Comment allais-je pouvoir retourner chaque jour en cours et supporter d'être si mauvaise ?

Elle m'a alors dit la chose suivante : "Bon. Tu as des 1 et des 2. C'est vrai que ce n'est pas beaucoup. Peut-être pourrais-tu te dire que tu vas progresser à ton rythme. Si déjà, au prochain devoir, tu as 4 ou 5, ce sera un sacré progrès."

Vu qu'elle avait pris le temps de m'écouter attentivement, et que je ne me sentais pas jugée, j'ai pu sérieusement prendre en considération le projet qu'elle me proposait.

Il est vrai que je m'étais d'emblée comparée aux étudiantes qui avaient obtenu les meilleurs notes…

Mais comment passer si facilement de 1 à 16 ?

D'autant que je n'avais aucune idée de la méthode à utiliser…

Mais me dire que j'allais viser un 4, ça me semblait dans mes cordes.
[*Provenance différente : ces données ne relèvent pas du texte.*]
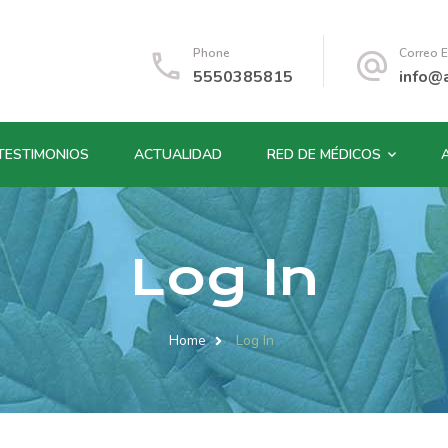
Phone
Correo E
5550385815
info@
TESTIMONIOS
ACTUALIDAD
RED DE MÉDICOS
Log In
Home
Log In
Je ferais mon maximum et je verrais bien ce qui adviendrait.

Avec mon père, j'ai plutôt insisté sur mes déboires au club de volley.
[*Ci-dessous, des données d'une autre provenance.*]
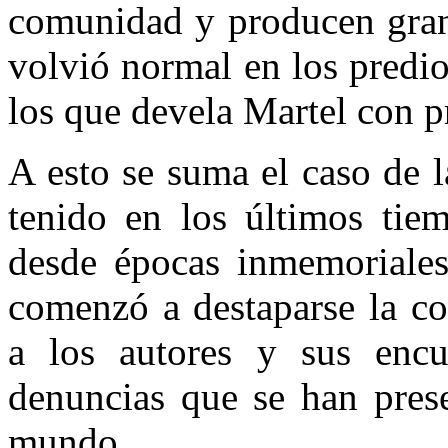
comunidad y producen grand
volvió normal en los predio
los que devela Martel con 
A esto se suma el caso de l
tenido en los últimos tiem
desde épocas inmemoriales
comenzó a destaparse la cor
a los autores y sus encub
denuncias que se han prese
mundo.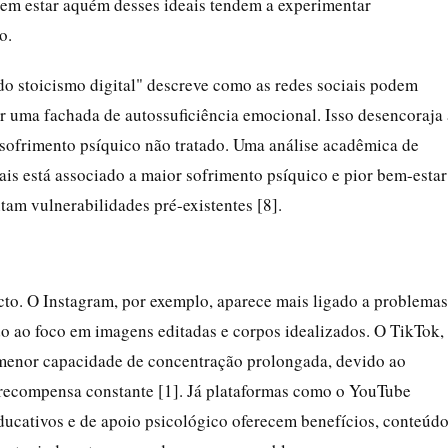
em estar aquém desses ideais tendem a experimentar
o.
o stoicismo digital" descreve como as redes sociais podem
 uma fachada de autossuficiência emocional. Isso desencoraja 
e sofrimento psíquico não tratado. Uma análise acadêmica de
ais está associado a maior sofrimento psíquico e pior bem-estar
tam vulnerabilidades pré-existentes [8].
to. O Instagram, por exemplo, aparece mais ligado a problemas
o ao foco em imagens editadas e corpos idealizados. O TikTok,
 e menor capacidade de concentração prolongada, devido ao
e recompensa constante [1]. Já plataformas como o YouTube
ducativos e de apoio psicológico oferecem benefícios, conteúd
Et je m'investissais plus que toutes les autres pendant les entraînements. Et j'étais toujours sur le banc des remplaçantes. Et c'était injuste. Et à quoi ça servait de jouer dans ce club si c'était pour faire de la figuration. Etc.

On était encore loin de voir poindre une petite dose d'humilité, mais je me sentais vraiment mise de côté.

Je me sentais isolée et rejetée.

Et voici ce que mon père m'a dit : "Peut-être pourrais-tu penser à toutes les plus grandes équipes de sport collectif qui existent en Europe et dans le Monde".

Je n'aimais pas du tout quand mon père commençait à me parler de cette façon parce que c'était de moi dont je voulais parler, et pas des autres, même s'il s'agissait du plus grand volleyeur de tous les temps.

Il a quand même poursuivi : "Tu sais bien que toutes les équipes ont des remplaçants. La plus grande équipe du monde a ses remplaçants. Ils font partie des meilleurs joueurs du monde et ils attendent tout de même sur le banc pendant les matchs. Peut-être pensent-ils comme toi. Qu'ils ne sont pas jugés à leur mesure. Qu'ils mériteraient de jouer. Et pourtant, chaque match après l'autre, ils doivent patienter et regarder les autres qui sont sur le terrain."

Je commençais à comprendre où il voulait en venir…

"Tu n'es pas seule", m'a-t-il dit. "Tu fais partie de tous ces excellents joueurs qui occupent pour l'instant le banc des remplaçants".

Je crois que c'est ce qui a été le plus important pour moi : ne plus me sentir seule.

Mais quelle est la méthode pour progresser en classe prépa ?

J'avais donc pour projet de passer de 1 à 4 en français, en philo et en histoire.

C'était pour moi un vrai défi.

Mais comment allais-je bien pouvoir m'y prendre ?

La suite dans la partie 5

One thought on “Mon année en Hypokhâgne, partie 4”

  1. J’en suis à la partie 4 de ton en année en hypokhâgne, et ça me touche énormément, c’est tellement émouvant ! Dans la partie 1, tu dis avoir choisi un bac scientifique pour avoir plus de débouchés et de chances de réussir. Penses-tu qu’en ayant opté pour la filière littéraire, cela n’aura rien changé à ton admission en prépa ?
    Je te demande cela car je suis en seconde, j’ai les possibilités d’aller en filière scientifique, mais tout comme toi, je suis beaucoup plus attirée par les langues et la littérature et j’ai du mal à bien choisir l’orientation de ma première.